- _What the exercise asks_
Copy only those lines which run from the line containing "Fogkefefej | Töltős Utazótok" to the end of the entries below, both inclusive, exactly as written and with no pictures.

- _Saved data entries_
- Opening Delimiter -
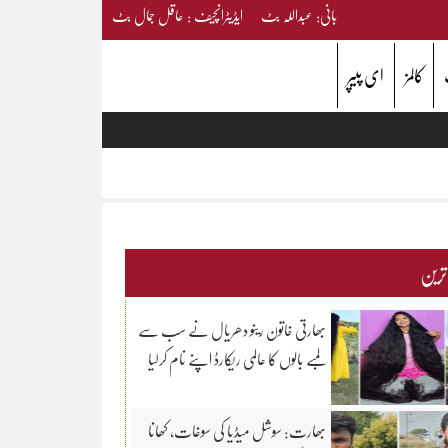
بانی: عبداللہ بٹ ایڈیٹرانچیف : عاقل جمال بٹ
کالمز
ای پیپر
 ترین
بھارتی خاتون رینو دھریال نے سب سے
لمبے بالوں کا عالمی ریکارڈ اپنے نام کرلیا
بھارت: سوشل میڈیا کی سوغات، کھانا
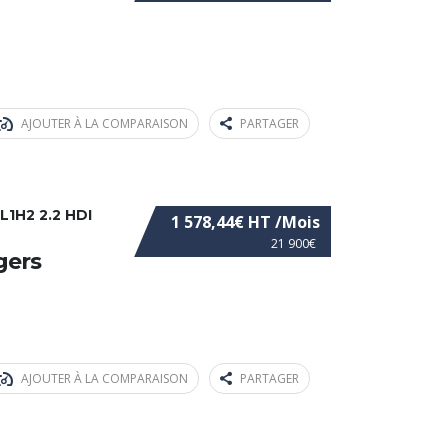
AJOUTER À LA COMPARAISON
PARTAGER
1H2 2.2 HDI
1 578,44€ HT /Mois
21 900€
égers
AJOUTER À LA COMPARAISON
PARTAGER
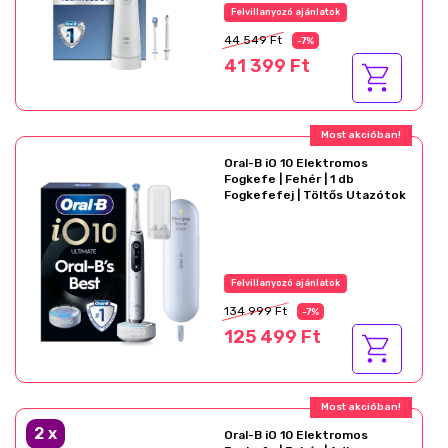
Felvillanyozó ajánlatok
44 549 Ft
-7%
41 399 Ft
Most akcióban!
Oral-B iO 10 Elektromos
Fogkefe | Fehér | 1 db
Fogkefefej | Töltős Utazótok
Felvillanyozó ajánlatok
134 999 Ft
-7%
125 499 Ft
Most akcióban!
2
x
Oral-B iO 10 Elektromos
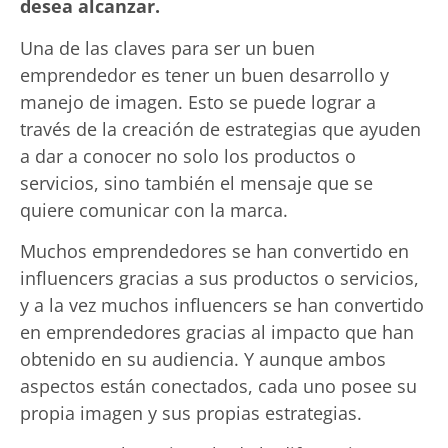
desea alcanzar.
Una de las claves para ser un buen
emprendedor es tener un buen desarrollo y
manejo de imagen. Esto se puede lograr a
través de la creación de estrategias que ayuden
a dar a conocer no solo los productos o
servicios, sino también el mensaje que se
quiere comunicar con la marca.
Muchos emprendedores se han convertido en
influencers gracias a sus productos o servicios,
y a la vez muchos influencers se han convertido
en emprendedores gracias al impacto que han
obtenido en su audiencia. Y aunque ambos
aspectos están conectados, cada uno posee su
propia imagen y sus propias estrategias.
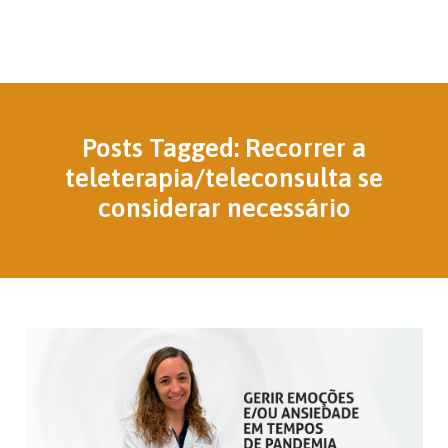
Posts Tagged: Recorrer a
teleterapia/teleconsulta se
considerar necessário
- Closing Delimiter -
- _Response box_
Fogkefefej | Töltős Utazótok
Felvillanyozó ajánlatok
134 999 Ft
-7%
125 499 Ft
Most akcióban!
2
x
Oral-B iO 10 Elektromos
desea alcanzar.
Una de las claves para ser un buen
emprendedor es tener un buen desarrollo y
manejo de imagen. Esto se puede lograr a
través de la creación de estrategias que ayuden
a dar a conocer no solo los productos o
servicios, sino también el mensaje que se
quiere comunicar con la marca.
Muchos emprendedores se han convertido en
influencers gracias a sus productos o servicios,
y a la vez muchos influencers se han convertido
en emprendedores gracias al impacto que han
obtenido en su audiencia. Y aunque ambos
aspectos están conectados, cada uno posee su
propia imagen y sus propias estrategias.
Posts Tagged: Recorrer a
teleterapia/teleconsulta se
considerar necessário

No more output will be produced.